START Available data

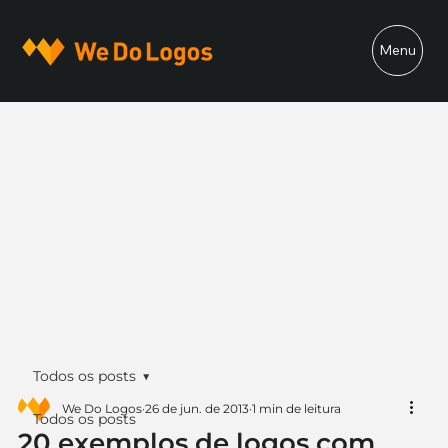
Menu
Todos os posts
We Do Logos
26 de jun. de 2013
1 min de leitura
Todos os posts
20 exemplos de logos com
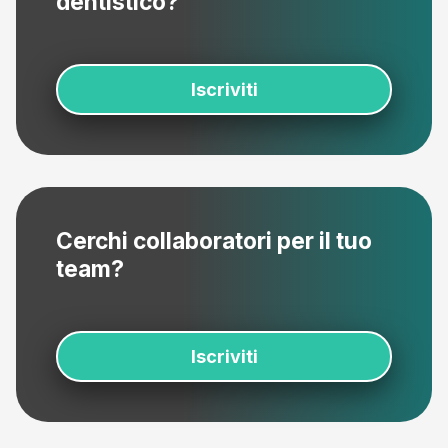
dentistico?
Iscriviti
Cerchi collaboratori per il tuo
team?
Iscriviti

END Available data

Output the data above exactly, excluding images.

Menu
Todos os posts
We Do Logos
26 de jun. de 2013
1 min de leitura
Todos os posts
20 exemplos de logos com
dentistico?
Iscriviti
Cerchi collaboratori per il tuo
team?
Iscriviti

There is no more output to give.